Aided by a superlative hair and makeup team, John C. Reilly is barely recognizable under the corpulent jowls, the extra chin, the signature bowler cap. His Oliver Hardy is the picture of eternal optimism and dogged persistence, even in a world that seems eager to leave his brand of comedy behind. There’s enough melancholy meat on his bones to justify his recent Golden Globe nomination as more than a triumph of physical transformation.
Coogan is a droll Laurel, the foil to Reilly’s outsized banana man, but he often feels hemmed in by tightly scripted product like this. We all know his true onscreen partner is Rob Brydon; without the freedom to improvise, as is so liberally granted in his “Trip” series, his personality is tamped down to a fault.
The central snag with “Stan & Ollie” is indeed the screenplay, by Jeff Pope, which wrangles a fairly uneventful scenario—the duo’s final tour—into a transparent three-act dramatic structure, complete with a falling-out two-thirds of the way through. With a paucity of natural tension to sustain the story, the plot turns of “Stan & Ollie” feel manufactured. Director Jon S. Baird doesn’t help matters by relying on sentimental shopworn storytelling tropes, like the chorus of chiding comments from earlier in the film that resurface in the consciousness of a bedridden Hardy; this device is so clunky that the scene plays like parody.

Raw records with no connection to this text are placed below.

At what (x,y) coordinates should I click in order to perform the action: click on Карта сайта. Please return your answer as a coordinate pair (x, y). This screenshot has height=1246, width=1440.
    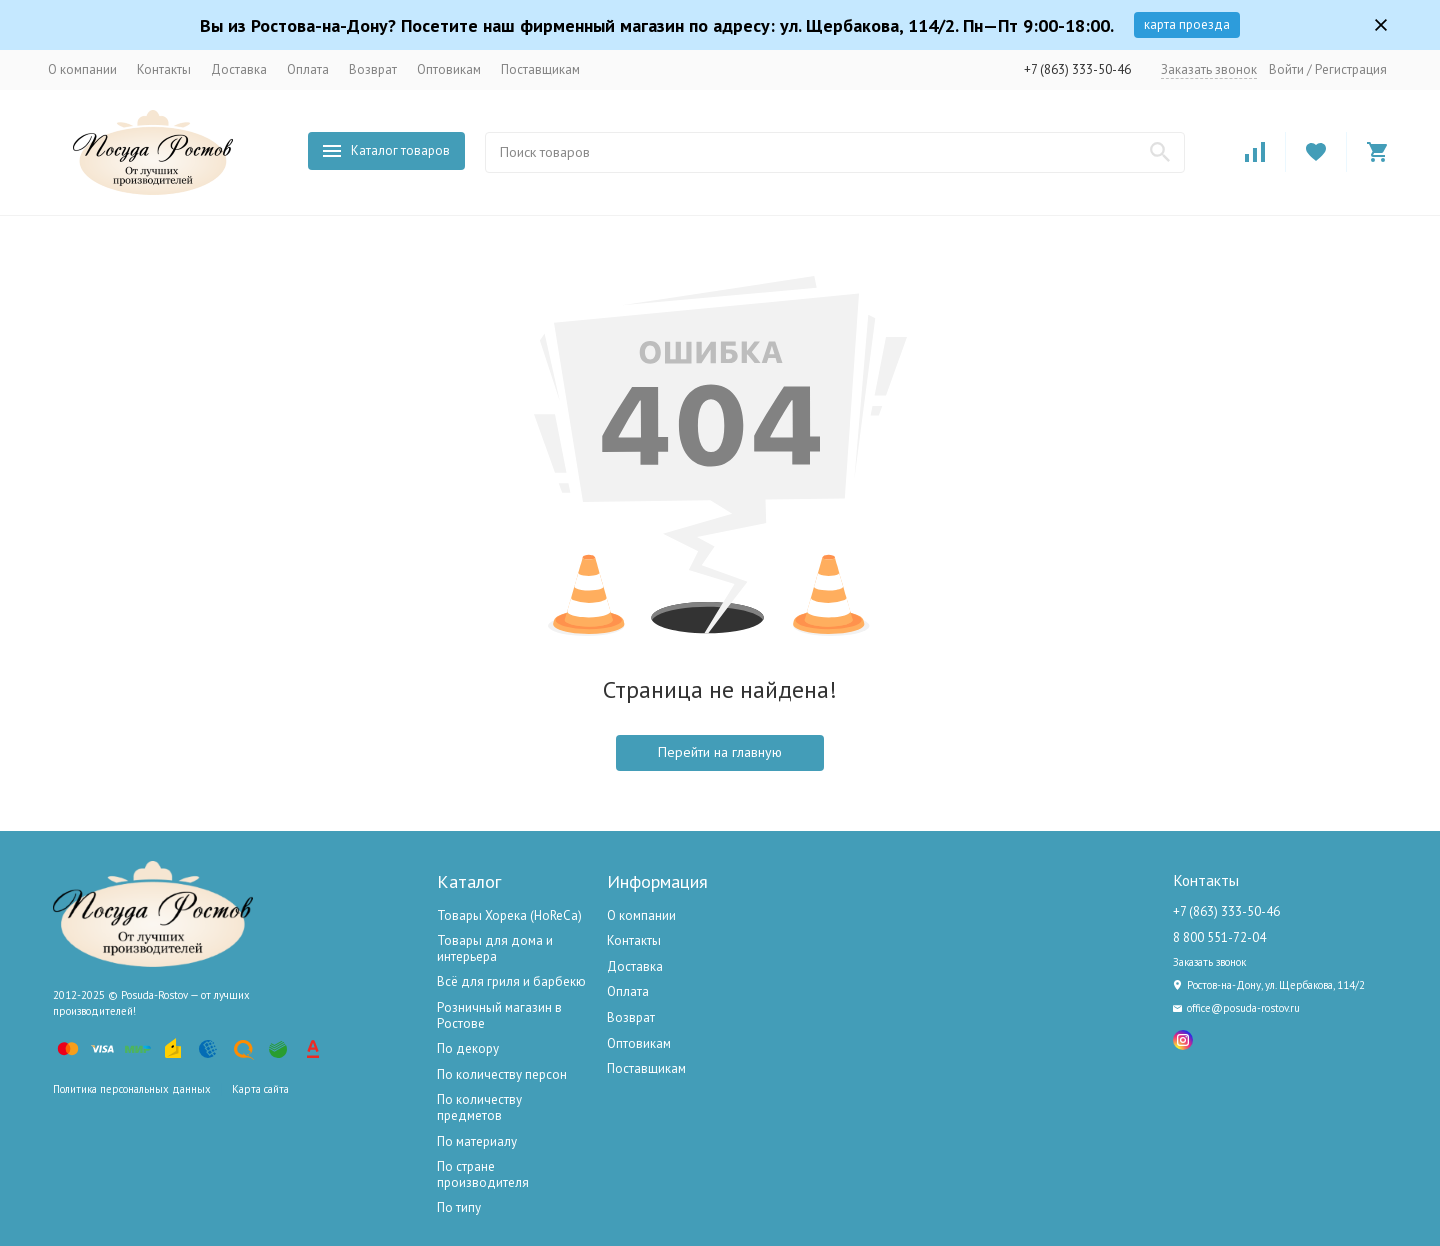     Looking at the image, I should click on (260, 1089).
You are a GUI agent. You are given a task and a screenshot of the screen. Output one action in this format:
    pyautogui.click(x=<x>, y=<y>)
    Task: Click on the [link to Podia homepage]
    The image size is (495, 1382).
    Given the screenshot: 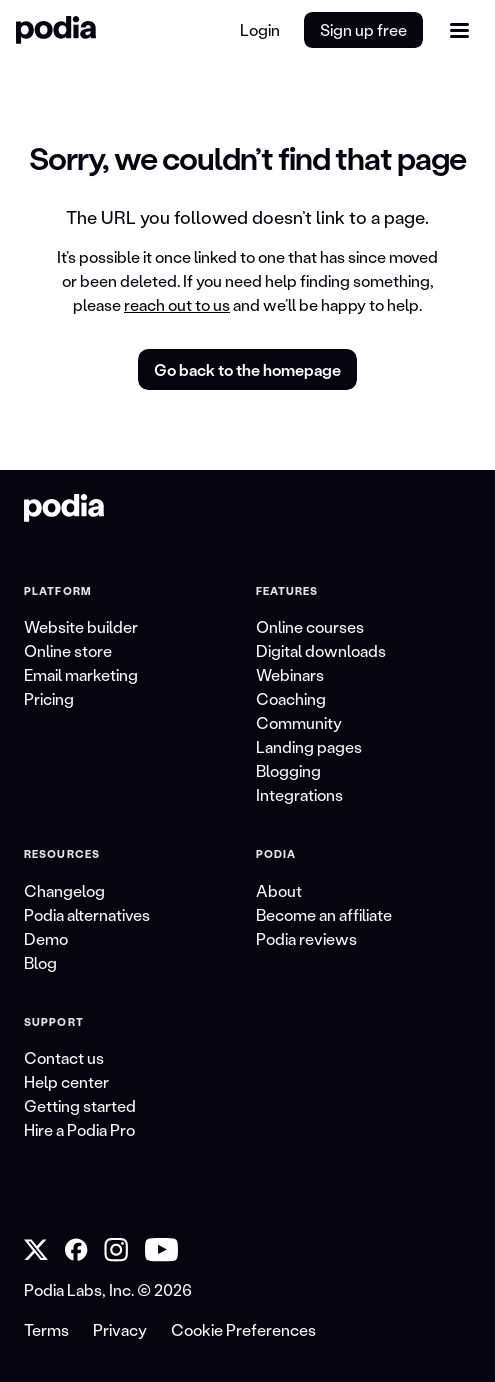 What is the action you would take?
    pyautogui.click(x=64, y=508)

Indeed, there aren’t many genuine laughs in a movie about two comedy gods. To this millennial’s jaundiced eyes, it’s hard to imagine Laurel and Hardy were ever funny. “Stan & Ollie” is the story of a bromance enduring through shared shtick, but I prefer to view the film as flawed tragedy—an exposé of capitalism’s pitiless churn, and the cutthroat, what-have-you-done-for-me-lately ethos of Hollywood. American humor may have evolved beyond Laurel and Hardy’s physical folderol, but the underlying cynicism is as relevant as ever.
“Stan & Ollie” opens Friday, Jan. 18 at Living Room Theaters at FAU, Cinemark Boynton Beach, the Classic Gateway Theater in Fort Lauderdale and more.